-- YOUR GOAL --
Your output should repeat the entries below exactly. It should contain no images.

-------- PROVIDED ENTRIES

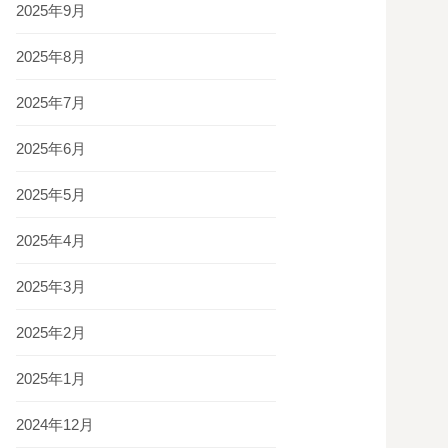
2025年9月
2025年8月
2025年7月
2025年6月
2025年5月
2025年4月
2025年3月
2025年2月
2025年1月
2024年12月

----------------

-- SOLUTION TO THIS PROBLEM --
2025年9月
2025年8月
2025年7月
2025年6月
2025年5月
2025年4月
2025年3月
2025年2月
2025年1月
2024年12月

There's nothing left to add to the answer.